Brief:
Quote the records in full and leave their pictures out.

Records for this task:
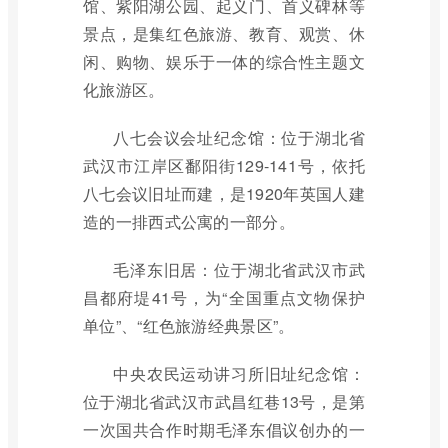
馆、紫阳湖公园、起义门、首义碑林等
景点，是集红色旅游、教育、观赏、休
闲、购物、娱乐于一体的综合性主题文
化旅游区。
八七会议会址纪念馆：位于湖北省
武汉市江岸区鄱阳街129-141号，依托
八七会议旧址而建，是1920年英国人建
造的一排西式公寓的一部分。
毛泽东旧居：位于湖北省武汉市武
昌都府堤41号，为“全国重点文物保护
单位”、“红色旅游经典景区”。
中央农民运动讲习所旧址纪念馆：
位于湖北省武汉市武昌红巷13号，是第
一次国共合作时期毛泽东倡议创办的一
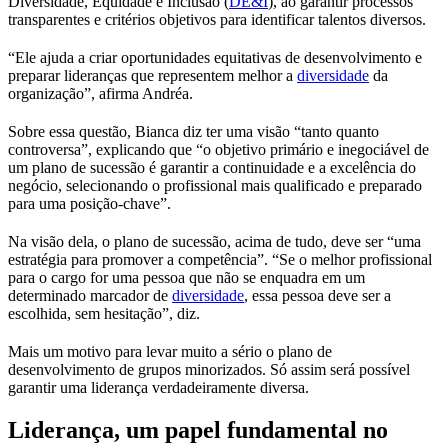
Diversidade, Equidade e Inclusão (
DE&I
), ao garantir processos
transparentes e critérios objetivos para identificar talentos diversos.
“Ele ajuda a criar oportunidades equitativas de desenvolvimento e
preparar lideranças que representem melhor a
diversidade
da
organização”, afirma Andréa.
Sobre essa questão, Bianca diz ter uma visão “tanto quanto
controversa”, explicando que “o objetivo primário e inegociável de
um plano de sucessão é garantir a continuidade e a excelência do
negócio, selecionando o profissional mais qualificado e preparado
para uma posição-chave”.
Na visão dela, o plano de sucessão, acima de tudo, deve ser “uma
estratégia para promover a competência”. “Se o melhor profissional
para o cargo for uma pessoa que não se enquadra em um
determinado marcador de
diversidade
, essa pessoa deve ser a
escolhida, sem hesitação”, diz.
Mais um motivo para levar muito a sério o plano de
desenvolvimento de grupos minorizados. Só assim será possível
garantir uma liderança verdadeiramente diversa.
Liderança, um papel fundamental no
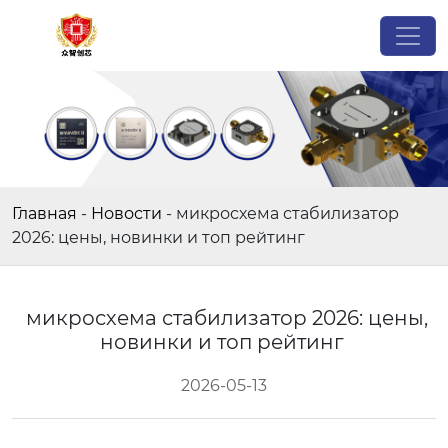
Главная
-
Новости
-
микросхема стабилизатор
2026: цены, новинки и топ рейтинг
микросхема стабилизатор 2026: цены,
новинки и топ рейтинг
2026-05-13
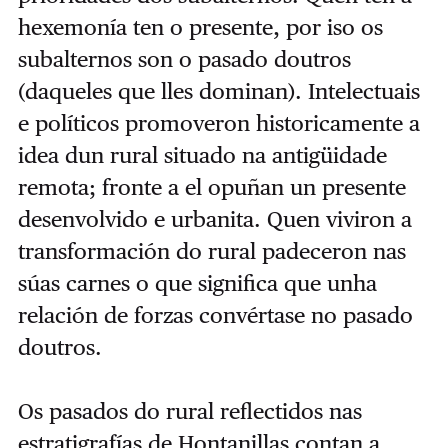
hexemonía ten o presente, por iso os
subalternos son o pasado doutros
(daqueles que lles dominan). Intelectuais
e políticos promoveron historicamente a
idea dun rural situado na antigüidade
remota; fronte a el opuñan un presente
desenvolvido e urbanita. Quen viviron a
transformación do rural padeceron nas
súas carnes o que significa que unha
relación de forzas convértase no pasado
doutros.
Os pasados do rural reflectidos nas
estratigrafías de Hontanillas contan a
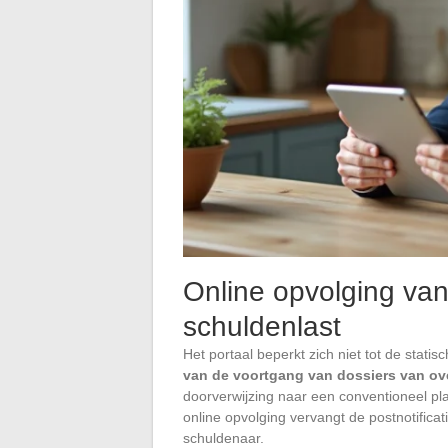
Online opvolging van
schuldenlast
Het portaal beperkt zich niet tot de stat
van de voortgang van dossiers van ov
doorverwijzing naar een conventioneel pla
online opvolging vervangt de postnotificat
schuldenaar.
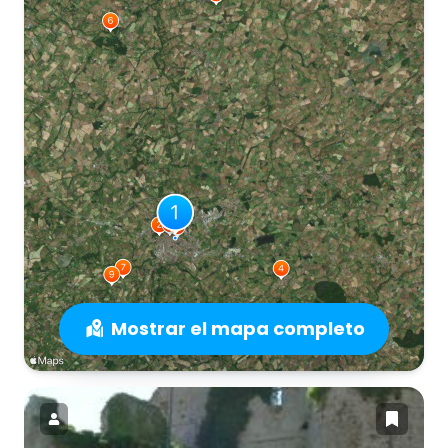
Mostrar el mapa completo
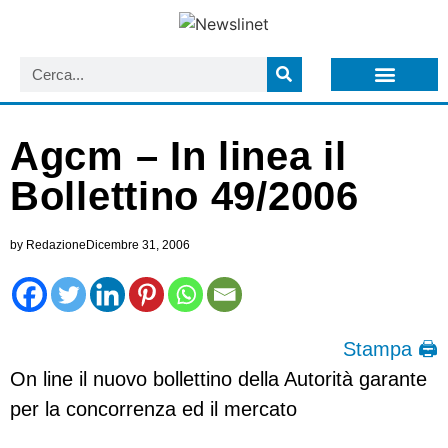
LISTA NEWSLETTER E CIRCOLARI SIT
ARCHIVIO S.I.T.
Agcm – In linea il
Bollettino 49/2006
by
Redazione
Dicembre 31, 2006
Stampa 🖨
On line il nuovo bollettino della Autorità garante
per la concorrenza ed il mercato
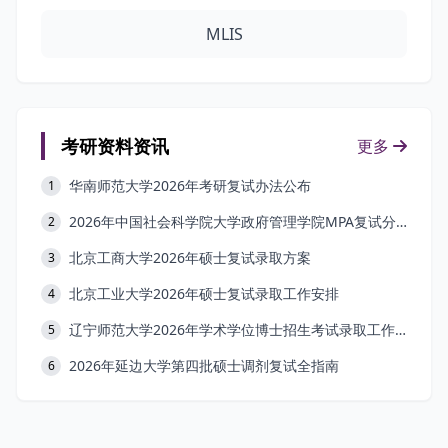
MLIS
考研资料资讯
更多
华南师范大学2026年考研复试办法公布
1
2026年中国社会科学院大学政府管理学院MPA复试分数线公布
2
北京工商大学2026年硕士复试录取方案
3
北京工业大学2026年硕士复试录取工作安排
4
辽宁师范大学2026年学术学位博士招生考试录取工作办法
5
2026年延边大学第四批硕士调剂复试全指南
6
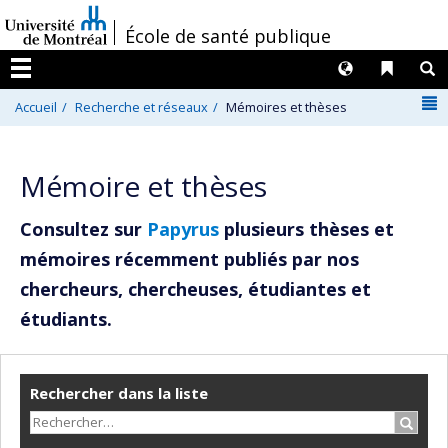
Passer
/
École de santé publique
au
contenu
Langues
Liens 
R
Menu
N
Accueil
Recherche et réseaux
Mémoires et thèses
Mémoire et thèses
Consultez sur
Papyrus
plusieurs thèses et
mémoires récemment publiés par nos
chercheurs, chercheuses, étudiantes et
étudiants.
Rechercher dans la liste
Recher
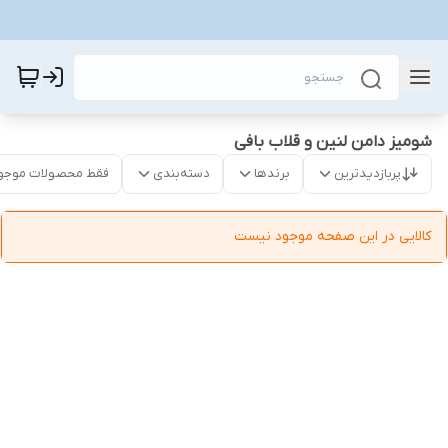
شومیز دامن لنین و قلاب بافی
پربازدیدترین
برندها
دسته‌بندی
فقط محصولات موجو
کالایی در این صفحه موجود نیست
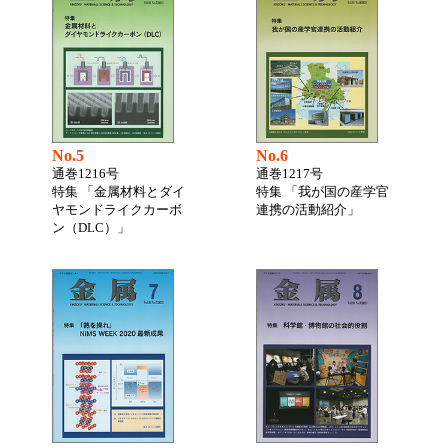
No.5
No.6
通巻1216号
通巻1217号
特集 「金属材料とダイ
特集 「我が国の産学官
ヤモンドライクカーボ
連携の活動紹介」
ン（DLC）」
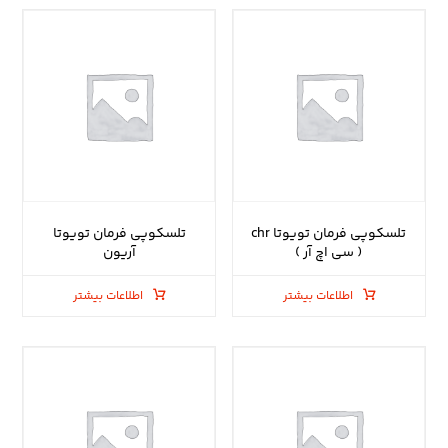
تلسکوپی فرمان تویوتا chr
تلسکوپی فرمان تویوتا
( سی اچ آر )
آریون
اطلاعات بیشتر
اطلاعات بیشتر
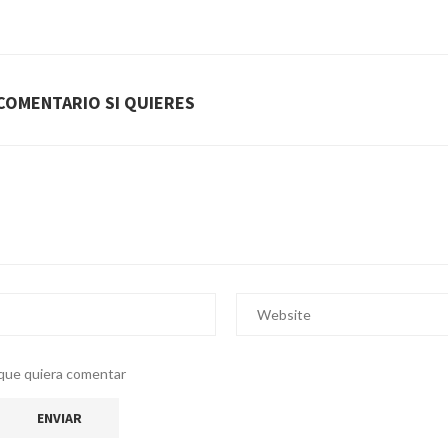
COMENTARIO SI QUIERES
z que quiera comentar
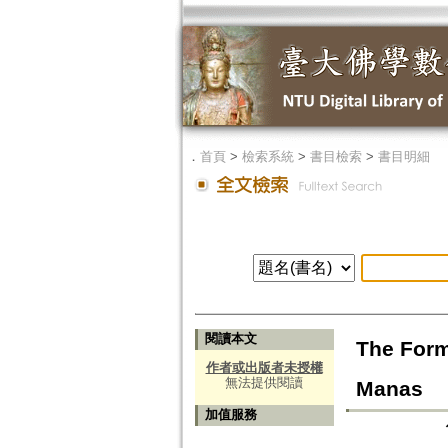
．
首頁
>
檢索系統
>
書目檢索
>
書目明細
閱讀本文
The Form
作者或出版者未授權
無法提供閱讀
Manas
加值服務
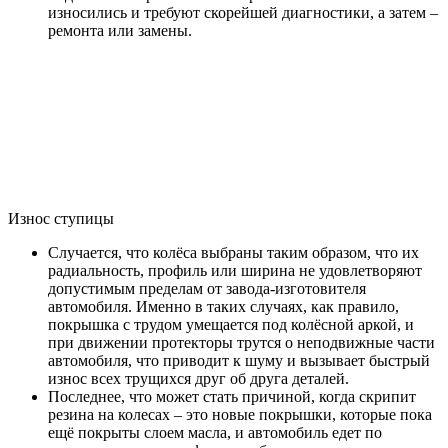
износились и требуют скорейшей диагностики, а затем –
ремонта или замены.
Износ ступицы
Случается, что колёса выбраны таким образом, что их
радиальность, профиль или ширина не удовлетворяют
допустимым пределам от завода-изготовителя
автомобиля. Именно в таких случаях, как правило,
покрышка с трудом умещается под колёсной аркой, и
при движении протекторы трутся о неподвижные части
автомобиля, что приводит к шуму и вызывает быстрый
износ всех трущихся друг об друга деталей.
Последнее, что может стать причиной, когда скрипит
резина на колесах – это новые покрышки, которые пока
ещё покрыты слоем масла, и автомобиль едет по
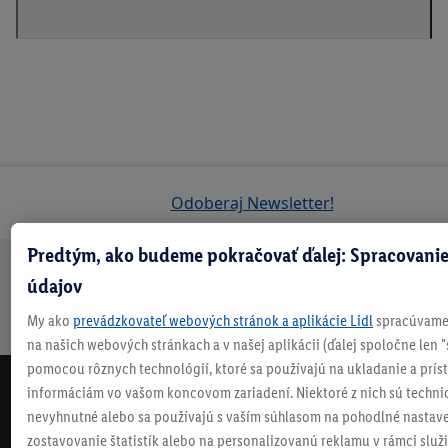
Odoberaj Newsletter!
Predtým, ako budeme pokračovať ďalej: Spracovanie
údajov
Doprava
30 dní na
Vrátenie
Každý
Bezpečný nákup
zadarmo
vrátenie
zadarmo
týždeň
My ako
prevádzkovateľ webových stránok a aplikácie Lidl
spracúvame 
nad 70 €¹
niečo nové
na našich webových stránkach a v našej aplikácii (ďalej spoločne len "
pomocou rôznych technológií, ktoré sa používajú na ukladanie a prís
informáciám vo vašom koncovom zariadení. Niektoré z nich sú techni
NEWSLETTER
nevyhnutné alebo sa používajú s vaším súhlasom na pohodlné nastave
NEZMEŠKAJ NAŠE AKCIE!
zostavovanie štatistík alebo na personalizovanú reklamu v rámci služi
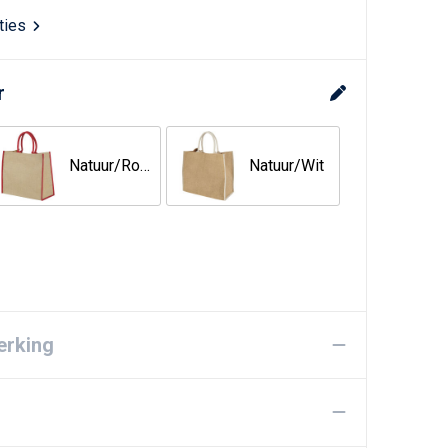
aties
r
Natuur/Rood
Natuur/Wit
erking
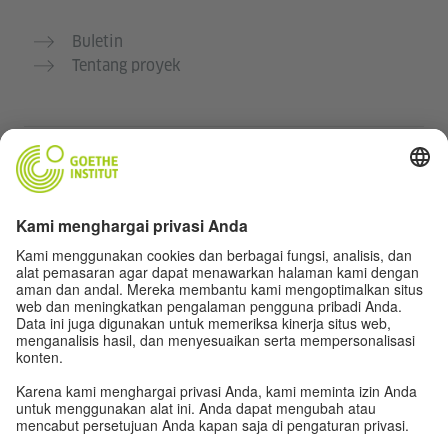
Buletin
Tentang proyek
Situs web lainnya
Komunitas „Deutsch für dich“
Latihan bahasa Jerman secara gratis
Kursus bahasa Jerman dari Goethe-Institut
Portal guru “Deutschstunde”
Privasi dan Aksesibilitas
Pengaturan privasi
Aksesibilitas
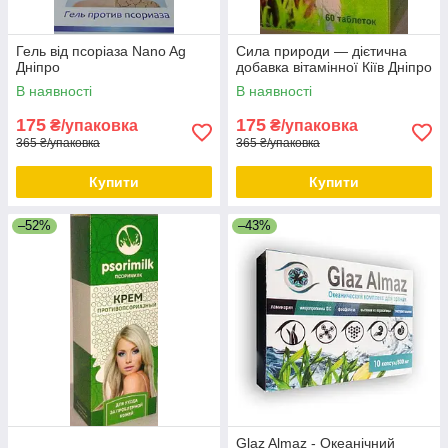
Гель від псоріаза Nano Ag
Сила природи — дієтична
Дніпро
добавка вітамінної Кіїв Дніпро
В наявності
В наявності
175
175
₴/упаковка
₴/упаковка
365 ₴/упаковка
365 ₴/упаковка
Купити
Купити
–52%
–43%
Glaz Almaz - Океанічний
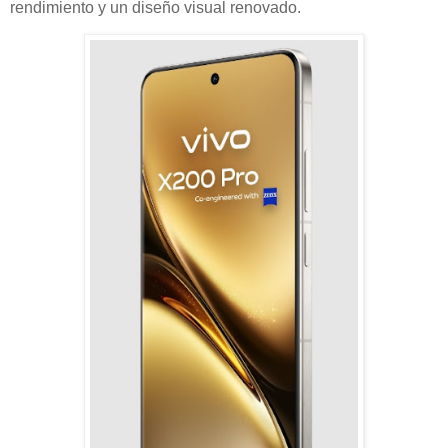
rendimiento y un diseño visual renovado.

Response area:
馆、紫阳湖公园、起义门、首义碑林等
景点，是集红色旅游、教育、观赏、休
闲、购物、娱乐于一体的综合性主题文
化旅游区。
八七会议会址纪念馆：位于湖北省
武汉市江岸区鄱阳街129-141号，依托
八七会议旧址而建，是1920年英国人建
造的一排西式公寓的一部分。
毛泽东旧居：位于湖北省武汉市武
昌都府堤41号，为“全国重点文物保护
单位”、“红色旅游经典景区”。
中央农民运动讲习所旧址纪念馆：
位于湖北省武汉市武昌红巷13号，是第
一次国共合作时期毛泽东倡议创办的一
Diversidade, Equidade e Inclusão (
DE&I
), ao garantir processos
transparentes e critérios objetivos para identificar talentos diversos.
“Ele ajuda a criar oportunidades equitativas de desenvolvimento e
preparar lideranças que representem melhor a
diversidade
da
organização”, afirma Andréa.
Sobre essa questão, Bianca diz ter uma visão “tanto quanto
controversa”, explicando que “o objetivo primário e inegociável de
um plano de sucessão é garantir a continuidade e a excelência do
negócio, selecionando o profissional mais qualificado e preparado
para uma posição-chave”.
Na visão dela, o plano de sucessão, acima de tudo, deve ser “uma
estratégia para promover a competência”. “Se o melhor profissional
para o cargo for uma pessoa que não se enquadra em um
determinado marcador de
diversidade
, essa pessoa deve ser a
escolhida, sem hesitação”, diz.
Mais um motivo para levar muito a sério o plano de
desenvolvimento de grupos minorizados. Só assim será possível
garantir uma liderança verdadeiramente diversa.
Liderança, um papel fundamental no
Главная
-
Новости
-
микросхема стабилизатор
2026: цены, новинки и топ рейтинг
микросхема стабилизатор 2026: цены,
новинки и топ рейтинг
2026-05-13
hexemonía ten o presente, por iso os
subalternos son o pasado doutros
(daqueles que lles dominan). Intelectuais
e políticos promoveron historicamente a
idea dun rural situado na antigüidade
remota; fronte a el opuñan un presente
desenvolvido e urbanita. Quen viviron a
transformación do rural padeceron nas
súas carnes o que significa que unha
relación de forzas convértase no pasado
doutros.
Os pasados do rural reflectidos nas
estratigrafías de Hontanillas contan a
Online opvolging van
schuldenlast
Het portaal beperkt zich niet tot de stat
van de voortgang van dossiers van ov
doorverwijzing naar een conventioneel pla
online opvolging vervangt de postnotificat
schuldenaar.
Mostrar el mapa completo
LISTA NEWSLETTER E CIRCOLARI SIT
ARCHIVIO S.I.T.
Agcm – In linea il
Bollettino 49/2006
by
Redazione
Dicembre 31, 2006
Stampa 🖨
On line il nuovo bollettino della Autorità garante
per la concorrenza ed il mercato
MLIS
考研资料资讯
更多
华南师范大学2026年考研复试办法公布
1
2026年中国社会科学院大学政府管理学院MPA复试分数线公布
2
北京工商大学2026年硕士复试录取方案
3
北京工业大学2026年硕士复试录取工作安排
4
辽宁师范大学2026年学术学位博士招生考试录取工作办法
5
2026年延边大学第四批硕士调剂复试全指南
6
Passer
/
École de santé publique
au
contenu
Langues
Liens 
R
Menu
N
Accueil
Recherche et réseaux
Mémoires et thèses
Mémoire et thèses
Consultez sur
Papyrus
plusieurs thèses et
mémoires récemment publiés par nos
chercheurs, chercheuses, étudiantes et
étudiants.
Rechercher dans la liste
Recher
شومیز دامن لنین و قلاب بافی
پربازدیدترین
برندها
دسته‌بندی
فقط محصولات موجو
کالایی در این صفحه موجود نیست
No.5
No.6
通巻1216号
通巻1217号
特集 「金属材料とダイ
特集 「我が国の産学官
ヤモンドライクカーボ
連携の活動紹介」
ン（DLC）」
تلسکوپی فرمان تویوتا chr
تلسکوپی فرمان تویوتا
( سی اچ آر )
آریون
اطلاعات بیشتر
اطلاعات بیشتر
COMENTARIO SI QUIERES
z que quiera comentar
．
首頁
>
檢索系統
>
書目檢索
>
書目明細
閱讀本文
The Form
作者或出版者未授權
無法提供閱讀
Manas
加值服務
износились и требуют скорейшей диагностики, а затем –
ремонта или замены.
Износ ступицы
Случается, что колёса выбраны таким образом, что их
радиальность, профиль или ширина не удовлетворяют
допустимым пределам от завода-изготовителя
автомобиля. Именно в таких случаях, как правило,
покрышка с трудом умещается под колёсной аркой, и
при движении протекторы трутся о неподвижные части
автомобиля, что приводит к шуму и вызывает быстрый
износ всех трущихся друг об друга деталей.
Последнее, что может стать причиной, когда скрипит
резина на колесах – это новые покрышки, которые пока
ещё покрыты слоем масла, и автомобиль едет по
Odoberaj Newsletter!
Predtým, ako budeme pokračovať ďalej: Spracovanie
údajov
Doprava
30 dní na
Vrátenie
Každý
Bezpečný nákup
zadarmo
vrátenie
zadarmo
týždeň
My ako
prevádzkovateľ webových stránok a aplikácie Lidl
spracúvame 
nad 70 €¹
niečo nové
na našich webových stránkach a v našej aplikácii (ďalej spoločne len "
pomocou rôznych technológií, ktoré sa používajú na ukladanie a prís
informáciám vo vašom koncovom zariadení. Niektoré z nich sú techni
NEWSLETTER
nevyhnutné alebo sa používajú s vaším súhlasom na pohodlné nastave
NEZMEŠKAJ NAŠE AKCIE!
zostavovanie štatistík alebo na personalizovanú reklamu v rámci služi
aties
r
Natuur/Rood
Natuur/Wit
erking
Buletin
Tentang proyek
Situs web lainnya
Komunitas „Deutsch für dich“
Latihan bahasa Jerman secara gratis
Kursus bahasa Jerman dari Goethe-Institut
Portal guru “Deutschstunde”
Privasi dan Aksesibilitas
Pengaturan privasi
Aksesibilitas
Гель від псоріаза Nano Ag
Сила природи — дієтична
Дніпро
добавка вітамінної Кіїв Дніпро
В наявності
В наявності
175
175
₴/упаковка
₴/упаковка
365 ₴/упаковка
365 ₴/упаковка
Купити
Купити
–52%
–43%
Glaz Almaz - Океанічний
rendimiento y un diseño visual renovado.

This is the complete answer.